Ultimately, UTC is always constant - every other modern time is relative.
Note that we specifically call out historical timestamps here - because you are storing information about something that has already occurred. When describing something that might happen in the future, like scheduling an event, you should consider the appropriate context relative to the information - UTC is great for coordinating something to happen at exactly the same moment across many timezones, but if you want everyone to do something at 0900 in their own local time - then that is the better way to schedule it.

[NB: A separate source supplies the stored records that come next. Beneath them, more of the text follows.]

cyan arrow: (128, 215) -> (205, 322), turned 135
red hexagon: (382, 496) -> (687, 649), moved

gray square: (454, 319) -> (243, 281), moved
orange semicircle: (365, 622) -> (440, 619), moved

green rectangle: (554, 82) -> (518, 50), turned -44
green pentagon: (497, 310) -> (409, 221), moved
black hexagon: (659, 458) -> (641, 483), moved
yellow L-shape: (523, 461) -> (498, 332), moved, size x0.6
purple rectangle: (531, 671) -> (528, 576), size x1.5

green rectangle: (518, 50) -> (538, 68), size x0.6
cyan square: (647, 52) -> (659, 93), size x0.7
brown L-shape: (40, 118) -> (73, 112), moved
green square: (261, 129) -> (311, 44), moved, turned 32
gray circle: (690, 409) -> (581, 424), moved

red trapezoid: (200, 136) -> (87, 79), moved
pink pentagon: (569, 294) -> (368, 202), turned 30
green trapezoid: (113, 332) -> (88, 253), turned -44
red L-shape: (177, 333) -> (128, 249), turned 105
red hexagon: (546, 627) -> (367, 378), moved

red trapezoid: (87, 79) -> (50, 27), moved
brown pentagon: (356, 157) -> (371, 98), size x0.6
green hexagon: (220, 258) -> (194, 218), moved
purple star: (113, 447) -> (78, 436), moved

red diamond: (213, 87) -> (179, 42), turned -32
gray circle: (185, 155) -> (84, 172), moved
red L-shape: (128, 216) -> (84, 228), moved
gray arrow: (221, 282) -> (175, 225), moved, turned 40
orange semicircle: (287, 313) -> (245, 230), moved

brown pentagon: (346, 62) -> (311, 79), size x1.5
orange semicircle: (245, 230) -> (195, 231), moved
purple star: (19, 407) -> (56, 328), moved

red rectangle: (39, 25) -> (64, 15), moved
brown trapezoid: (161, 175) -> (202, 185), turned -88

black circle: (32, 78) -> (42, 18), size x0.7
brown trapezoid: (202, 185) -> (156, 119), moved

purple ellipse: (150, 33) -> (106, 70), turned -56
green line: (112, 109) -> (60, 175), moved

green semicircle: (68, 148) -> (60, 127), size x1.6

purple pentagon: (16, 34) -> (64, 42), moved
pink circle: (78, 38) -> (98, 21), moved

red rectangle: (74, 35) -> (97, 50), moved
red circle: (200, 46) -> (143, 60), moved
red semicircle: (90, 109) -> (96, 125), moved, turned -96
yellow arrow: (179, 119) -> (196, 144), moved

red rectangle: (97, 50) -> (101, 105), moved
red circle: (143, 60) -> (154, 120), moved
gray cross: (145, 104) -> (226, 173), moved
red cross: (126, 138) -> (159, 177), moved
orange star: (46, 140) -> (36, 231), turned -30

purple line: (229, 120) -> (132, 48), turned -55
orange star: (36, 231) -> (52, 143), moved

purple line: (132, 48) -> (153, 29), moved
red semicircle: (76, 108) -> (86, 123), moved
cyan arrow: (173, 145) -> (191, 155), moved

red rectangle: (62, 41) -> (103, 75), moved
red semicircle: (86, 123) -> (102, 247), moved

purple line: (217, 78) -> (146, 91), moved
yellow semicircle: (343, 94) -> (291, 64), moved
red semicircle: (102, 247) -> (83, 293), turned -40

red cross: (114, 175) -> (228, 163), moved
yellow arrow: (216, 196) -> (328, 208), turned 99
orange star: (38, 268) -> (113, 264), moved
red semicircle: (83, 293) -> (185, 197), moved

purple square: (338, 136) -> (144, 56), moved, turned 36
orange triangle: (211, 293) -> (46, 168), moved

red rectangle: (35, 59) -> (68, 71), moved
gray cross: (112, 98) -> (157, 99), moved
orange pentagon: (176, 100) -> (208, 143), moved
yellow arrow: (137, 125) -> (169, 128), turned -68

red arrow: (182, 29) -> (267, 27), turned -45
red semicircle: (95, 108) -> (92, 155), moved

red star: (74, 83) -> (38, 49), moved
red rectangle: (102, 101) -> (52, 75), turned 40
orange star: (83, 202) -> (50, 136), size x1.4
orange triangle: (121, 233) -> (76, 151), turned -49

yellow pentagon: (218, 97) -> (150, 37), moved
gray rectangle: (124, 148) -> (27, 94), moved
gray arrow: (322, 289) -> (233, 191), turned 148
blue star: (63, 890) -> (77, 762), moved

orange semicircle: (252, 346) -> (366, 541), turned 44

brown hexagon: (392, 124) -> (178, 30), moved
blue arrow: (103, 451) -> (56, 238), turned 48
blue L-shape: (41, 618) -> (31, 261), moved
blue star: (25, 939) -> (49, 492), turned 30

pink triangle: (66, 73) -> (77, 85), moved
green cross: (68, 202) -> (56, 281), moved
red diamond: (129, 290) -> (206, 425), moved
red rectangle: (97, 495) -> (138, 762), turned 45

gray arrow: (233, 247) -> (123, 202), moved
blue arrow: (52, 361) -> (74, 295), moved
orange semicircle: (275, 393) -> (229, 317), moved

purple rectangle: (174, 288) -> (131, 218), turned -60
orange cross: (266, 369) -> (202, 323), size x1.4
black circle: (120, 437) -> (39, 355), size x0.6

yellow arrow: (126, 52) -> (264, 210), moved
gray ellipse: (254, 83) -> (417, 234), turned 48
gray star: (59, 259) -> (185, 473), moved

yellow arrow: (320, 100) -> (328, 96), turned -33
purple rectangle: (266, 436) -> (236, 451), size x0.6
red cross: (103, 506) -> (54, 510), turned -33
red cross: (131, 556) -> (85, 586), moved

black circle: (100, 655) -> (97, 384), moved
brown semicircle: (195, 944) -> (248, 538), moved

Thou shalt only do that which is necessary¶
“Too much analysis leads to paralysis.” - Robert Herjavec
It can be tempting to process timestamp data in a way that seems comprehensive or exhaustive, but this can lead to wasted effort and unnecessary complexity. This is why you should only do what is needed to serve the use case in front of you.
It is important to clearly define the use case and determine what specific precision, calculations, or aggregations are necessary to support it. If you’re not sure, use the recommended defaults and then stray only as needed.
This is also part of why we store data in UTC with metadata about where it came from - it is already in a common standard and usually only one aggregation and/or conversion away from how our users want to see it represented. It is why we default to storing DateTime with accuracy in seconds (rather than milliseconds), and monetary values in cents as Integers rather than Floats - there are known to be fewer edge cases and more standard functions work with them out-of-the-box, reducing your complexity and test footprint.
This is not to say that you shouldn’t use millisecond and cent-fraction accuracy if you really need it (hello AdTech), but being fancy for its own sake just makes more work. This also means if you are finding that a great many use cases require the data to be in a particular representation, for example if all of your business analysts work out of a particular timezone and always view data relative to that timezone - then also precalculating the data to that timezone for efficiency is perfectly reasonable and a good idea, but you should still canonically store it in UTC.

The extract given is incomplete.